Der französische Regie-Star Laurent Pelly hat die kluge, kühl distanzierende  Aufführung 2005 für Lyon erarbeitet. So erfolgreich, daß sie danach auch in Barcelona und San Francisco zu sehen war und jetzt für Berlin  neu einstudiert wurde. Sie besticht durch die elegant gleitenden Bühnenbilder (von Chantal Thomas), den schlicht-vornehmen Kostümen im Stil der Enstehungszeit der Oper (vom Regisseur selbst entworfen) sowie durch eine klare, fantasievollen Bewegungsführung von Chor und Solisten. Eine Inszenierung, die konventionell erzählt und dennoch in ihrer Präsenz sehr gegenwärtig und theatertauglich wirkt.

Vor allem aber dient sie der Musik, die hier unter dem italienischen Dirigenten Enrique Mazzola ganz prachtvoll zur Entfaltung kommt: Das Orchester der Deutschen Oper zeigt sich in Top-Form: detailgenau, durchhörbar, leicht unf federnd im Rhythmus, vielfarbig im Klang. Vor allem aber stützen und begleiten Dirigent und Orchester die große und heftig agierenden Sängerschar sehr feinfühlig und sensibel.

Der schwedische Tenor Daniel Johansson singt und spielt einen (zu ?) kraftvollen Hoffmann, die rumänische Sopranistin Cristina Pasaroiu beherrscht die Koloratur der Olympia ebenso perfekt wie den lyrisch-vollen Ausdruck von Antonia und Giulietta. Prachtvoll in seiner tiefen Baß-Stimme und überzeugend in den vier verschiedenen Rollen als Bösewicht: der Italiener Alex Esposito. Die Haus-Mitglieder Irene Roberts (Muse/Nicklasse) und Gideon Poppe (Chochenille, Franz) vervollständigen das attraktive Solisten-Ensemble. Den mächtigen Chor hat Jeremy Bines bestens vorbereitet.

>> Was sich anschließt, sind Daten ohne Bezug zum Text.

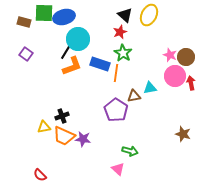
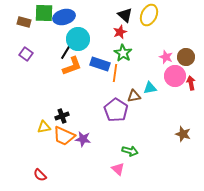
pink star: moved 4 px left, 2 px down
orange line: moved 1 px left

Clou des mit vier Stunden etwas lang geratenen Abends ist jedoch im zweiten Akt der ungewöhnliche Auftritt der Olympia, die zunächst mit puppenartigen Bewegungen ihre berühmte Zwitscher-Arie beginnt. Doch mit der ersten Koloratur schwebt sie plözulich steil nach oben, ohne daß sie dabei von irgendwelchen Seilen gezogen würde. Und immer weiter schwebt sie im Takt der Musik hoch und nieder, im Schwung der Musik mal nach rechts, mal nach linkts. Die Zuschauer in der Deutschen Oper reagieren verblüfft und mit unterdrückten Ah`s und Oh`s.. Erst während der letzten Strophe läßt der Regisseur den Trick erkennen: Olympia trägt einen großen, weiten Rock, der verbirgt, daß sie auf einem Stuhl sitzt, der von einer langen Stange und einer damit verbundenen  Apparatur hinter dem scharzen Vorhang geteuert wird – ein Theater-Trick, der schon zu Offenbachs Zeiten für Verblüffung sorgte. Der Beifall in der Deutschen Oper war enorm.